## [To do]
In the copy, keep every word of the data below and none of its pictures.

## [Data excerpts]

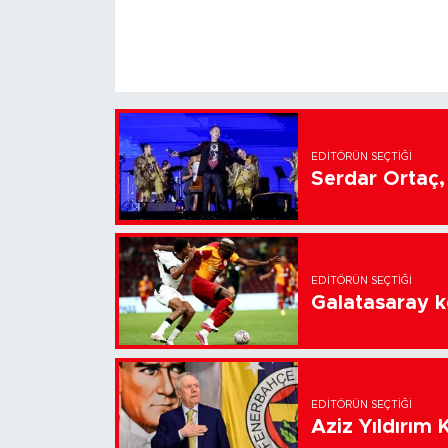
EDITÖRÜN SEÇTIĞI
Serdar Ortaç, 
EDITÖRÜN SEÇTIĞI
Galatasaray k
EDITÖRÜN SEÇTIĞI
Aziz Yıldırım 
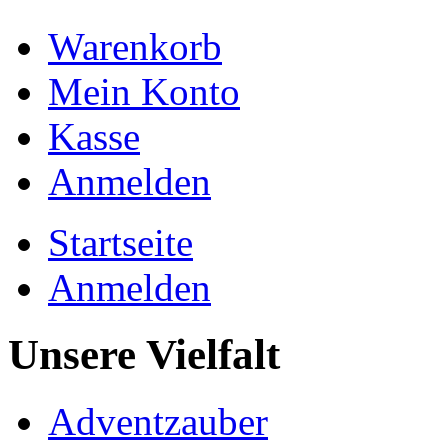
Warenkorb
Mein Konto
Kasse
Anmelden
Startseite
Anmelden
Unsere Vielfalt
Adventzauber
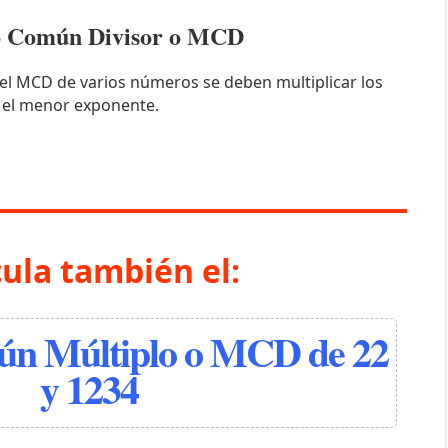
mo Común Divisor o MCD
el MCD de varios números se deben multiplicar los
 el menor exponente.
cula también el:
n Múltiplo o MCD de 22
y 1234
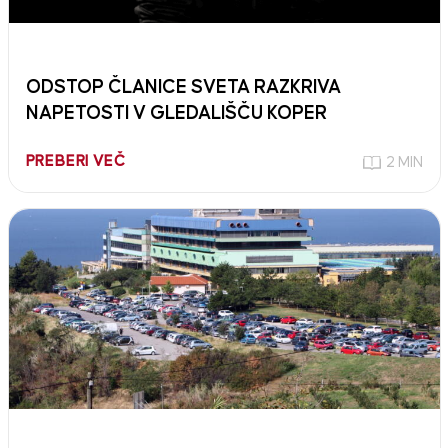
ODSTOP ČLANICE SVETA RAZKRIVA
NAPETOSTI V GLEDALIŠČU KOPER
PREBERI VEČ
2 MIN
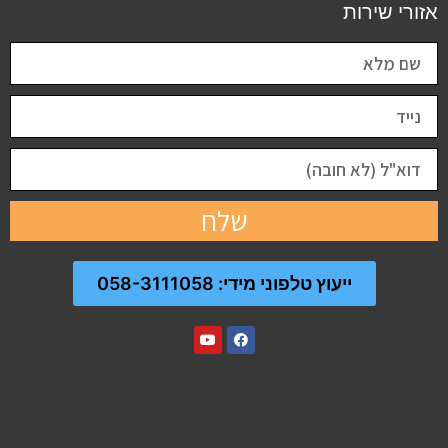
אזורי שירות
שלח
ייעוץ טלפוני מידי: 058-3111058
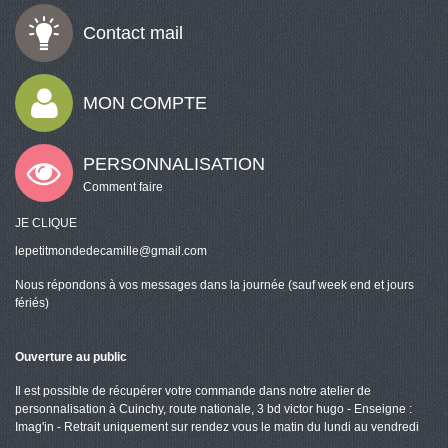
Contact mail
MON COMPTE
PERSONNALISATION
Comment faire
JE CLIQUE
lepetitmondedecamille@gmail.com
Nous répondons à vos messages dans la journée (sauf week end et jours
fériés)
Ouverture au public
Il est possible de récupérer votre commande dans notre atelier de
personnalisation à Cuinchy, route nationale, 3 bd victor hugo - Enseigne :
Imag'in - Retrait uniquement sur rendez vous le matin du lundi au vendredi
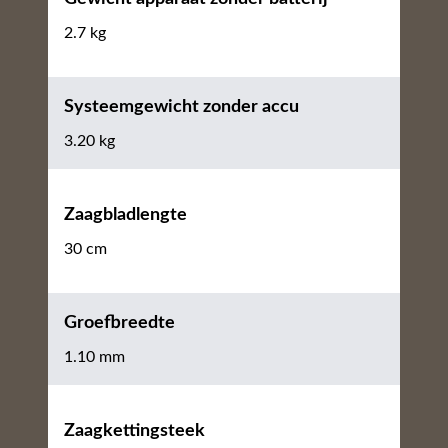
2.7 kg
Systeemgewicht zonder accu
3.20 kg
Zaagbladlengte
30 cm
Groefbreedte
1.10 mm
Zaagkettingsteek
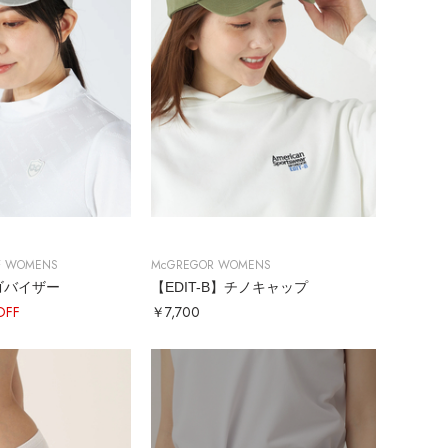
F WOMENS
McGREGOR WOMENS
ゴバイザー
【EDIT-B】チノキャップ
OFF
￥7,700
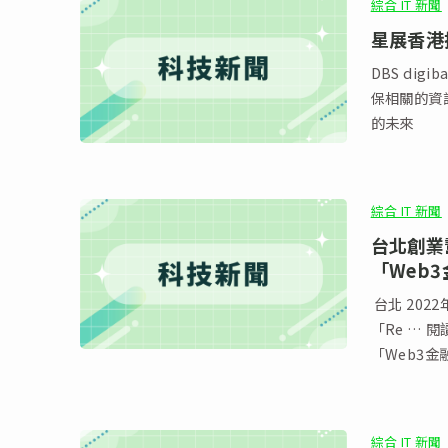
綜合 IT 新聞
星展香港
DBS di
保相關的資訊
的未來
綜合 IT 新聞
台北創業
「Web
台北 202
「Re … 閱讀全文
「Web3金
綜合 IT 新聞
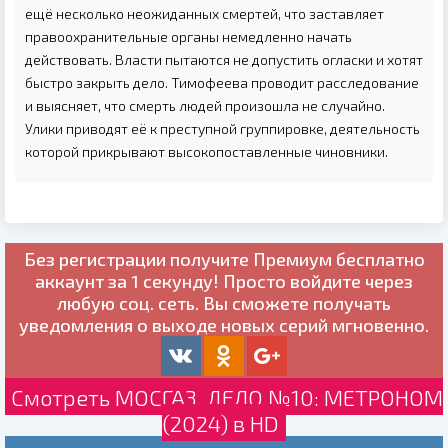
ещё несколько неожиданных смертей, что заставляет
правоохранительные органы немедленно начать
действовать. Власти пытаются не допустить огласки и хотят
быстро закрыть дело. Тимофеева проводит расследование
и выясняет, что смерть людей произошла не случайно.
Улики приводят её к преступной группировке, деятельность
которой прикрывают высокопоставленные чиновники.
Без регистрации получите
Премиум бесплатно
аккаунт за 1 секунду! Просто войдите через
любую соц. сеть. Вы сможете получать
уведомления о выходе новых серий мгновенно.
Смотреть МОСГАЗ. ДЕЛО №10: МЕТРОНОМ
(2024) в HD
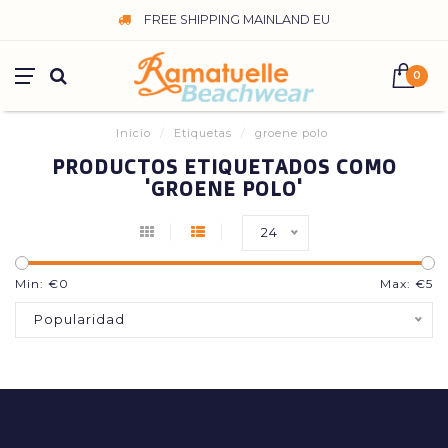
FREE SHIPPING MAINLAND EU
0
Inicio
/
Etiquetas
/
groene polo
PRODUCTOS ETIQUETADOS COMO
'GROENE POLO'
24
Min: €
0
Max: €
5
Popularidad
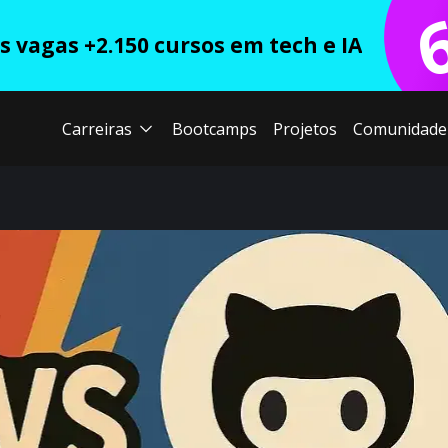
 vagas +2.150 cursos em tech e IA
Carreiras
Bootcamps
Projetos
Comunidade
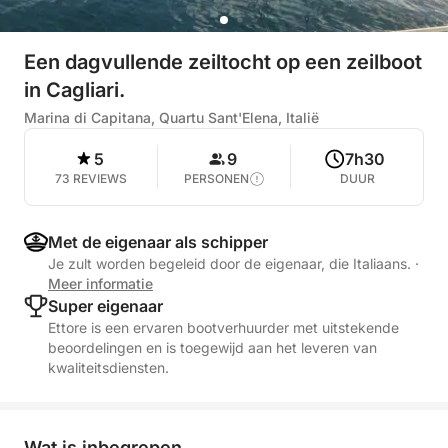
Een dagvullende zeiltocht op een zeilboot
in Cagliari.
Marina di Capitana, Quartu Sant'Elena, Italië
5
9
7h30
73 REVIEWS
PERSONEN
DUUR
Met de eigenaar als schipper
Je zult worden begeleid door de eigenaar, die Italiaans.
·
Meer informatie
Super eigenaar
Ettore is een ervaren bootverhuurder met uitstekende
beoordelingen en is toegewijd aan het leveren van
kwaliteitsdiensten.
Wat is inbegrepen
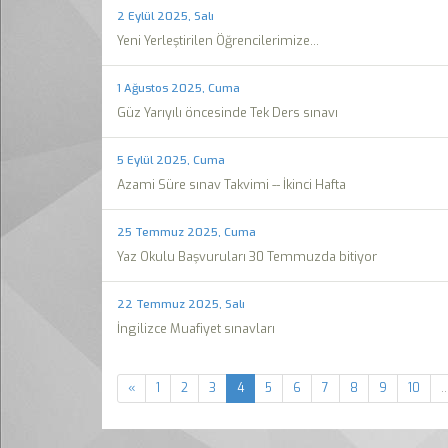
2 Eylül 2025, Salı
Yeni Yerleştirilen Öğrencilerimize...
1 Ağustos 2025, Cuma
Güz Yarıyılı öncesinde Tek Ders sınavı
5 Eylül 2025, Cuma
Azami Süre sınav Takvimi -- İkinci Hafta
25 Temmuz 2025, Cuma
Yaz Okulu Başvuruları 30 Temmuzda bitiyor
22 Temmuz 2025, Salı
İngilizce Muafiyet sınavları
«
1
2
3
4
5
6
7
8
9
10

## [Expected answer]
EDITÖRÜN SEÇTIĞI
Serdar Ortaç, 
EDITÖRÜN SEÇTIĞI
Galatasaray k
EDITÖRÜN SEÇTIĞI
Aziz Yıldırım 
Warenkorb
Mein Konto
Kasse
Anmelden
Startseite
Anmelden
Unsere Vielfalt
Adventzauber
mo Común Divisor o MCD
el MCD de varios números se deben multiplicar los
 el menor exponente.
cula también el:
n Múltiplo o MCD de 22
y 1234
ODSTOP ČLANICE SVETA RAZKRIVA
NAPETOSTI V GLEDALIŠČU KOPER
PREBERI VEČ
2 MIN
אזורי שירות
שלח
ייעוץ טלפוני מידי: 058-3111058
Contact mail
MON COMPTE
PERSONNALISATION
Comment faire
JE CLIQUE
lepetitmondedecamille@gmail.com
Nous répondons à vos messages dans la journée (sauf week end et jours
fériés)
Ouverture au public
Il est possible de récupérer votre commande dans notre atelier de
personnalisation à Cuinchy, route nationale, 3 bd victor hugo - Enseigne :
Imag'in - Retrait uniquement sur rendez vous le matin du lundi au vendredi
2.7 kg
Systeemgewicht zonder accu
3.20 kg
Zaagbladlengte
30 cm
Groefbreedte
1.10 mm
Zaagkettingsteek
F WOMENS
McGREGOR WOMENS
ゴバイザー
【EDIT-B】チノキャップ
OFF
￥7,700
綜合 IT 新聞
星展香港
DBS di
保相關的資訊
的未來
綜合 IT 新聞
台北創業
「Web
台北 202
「Re … 閱讀全文
「Web3金
綜合 IT 新聞
ещё несколько неожиданных смертей, что заставляет
правоохранительные органы немедленно начать
действовать. Власти пытаются не допустить огласки и хотят
быстро закрыть дело. Тимофеева проводит расследование
и выясняет, что смерть людей произошла не случайно.
Улики приводят её к преступной группировке, деятельность
которой прикрывают высокопоставленные чиновники.
Без регистрации получите
Премиум бесплатно
аккаунт за 1 секунду! Просто войдите через
любую соц. сеть. Вы сможете получать
уведомления о выходе новых серий мгновенно.
Смотреть МОСГАЗ. ДЕЛО №10: МЕТРОНОМ
(2024) в HD
FREE SHIPPING MAINLAND EU
0
Inicio
/
Etiquetas
/
groene polo
PRODUCTOS ETIQUETADOS COMO
'GROENE POLO'
24
Min: €
0
Max: €
5
Popularidad
 vagas +2.150 cursos em tech e IA
Carreiras
Bootcamps
Projetos
Comunidade
Een dagvullende zeiltocht op een zeilboot
in Cagliari.
Marina di Capitana, Quartu Sant'Elena, Italië
5
9
7h30
73 REVIEWS
PERSONEN
DUUR
Met de eigenaar als schipper
Je zult worden begeleid door de eigenaar, die Italiaans.
·
Meer informatie
Super eigenaar
Ettore is een ervaren bootverhuurder met uitstekende
beoordelingen en is toegewijd aan het leveren van
kwaliteitsdiensten.
Wat is inbegrepen
2 Eylül 2025, Salı
Yeni Yerleştirilen Öğrencilerimize...
1 Ağustos 2025, Cuma
Güz Yarıyılı öncesinde Tek Ders sınavı
5 Eylül 2025, Cuma
Azami Süre sınav Takvimi -- İkinci Hafta
25 Temmuz 2025, Cuma
Yaz Okulu Başvuruları 30 Temmuzda bitiyor
22 Temmuz 2025, Salı
İngilizce Muafiyet sınavları
«
1
2
3
4
5
6
7
8
9
10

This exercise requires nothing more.